Thematically, what holds Troy together and sets its tone as a work of cinema is the relationship between its characters and the very idea of being immortalized in legend. It outright rejects mythical elements such as Achilles’ purported physical immortality, but shows the origin of myth by implication; Achilles is found dead with an arrow in his heel, and such a circumstance overshadows the fact that it is not singularly responsible for his demise. Where this kind of pragmatism falls short is in the case of Agamemnon, who comes out of this story looking the most outright villainous. Brian Cox is only as good a bad guy as the material he’s given – see X2: X-Men United for a recent comparison – and here, it’s not much more than your standard megalomaniacal fare.

There are very few complaints to be had about the production on a technical level. Roger Pratt, best known for his collaborations with Terry Gilliam and saving The Chamber of Secrets from Chris Columbus’ inability to move a camera, shoots Troy entirely in shades of desert yellow, treading the line between consistent and stale, but ultimately producing a look and feel reminiscent of the period epics of the sixties. James Horner’s score is at times in far too close proximity to Hans Zimmer’s work in Gladiator and Black Hawk Down in its use of ethereal vocals in exotic modes, but by the end of the movie, he carves out a Troy theme that manages to stand on its own. While much has been made of the decision to scrap an allegedly more ambitious score by Gabriel Yared, Horner’s work is sufficient to be shortlisted for an award or two, albeit penalized on the basis of originality.

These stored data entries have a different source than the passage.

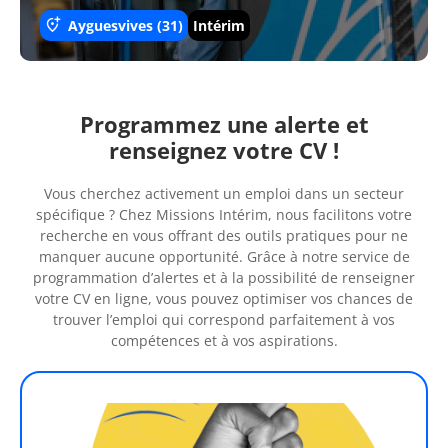
Ayguesvives (31)
Intérim
Programmez une alerte et
renseignez votre CV !
Vous cherchez activement un emploi dans un secteur
spécifique ? Chez Missions Intérim, nous facilitons votre
recherche en vous offrant des outils pratiques pour ne
manquer aucune opportunité. Grâce à notre service de
programmation d’alertes et à la possibilité de renseigner
votre CV en ligne, vous pouvez optimiser vos chances de
trouver l’emploi qui correspond parfaitement à vos
compétences et à vos aspirations.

At the end of the day, Troy receives credit for serving as a fairly definitive narrative of the siege of the titular city, if not quite a retelling of Homer. It is at least as good as some of its lesser big-budget costume epic forebears, the kind that rightly won few awards in its day but still sees release and critique; like Spartacus, but an hour and an Olivier shorter. Flaws are noticeable in an abundance proportional to expectations and a priori baggage, but by no means is Petersen’s project a disaster like the one that befell its namesake.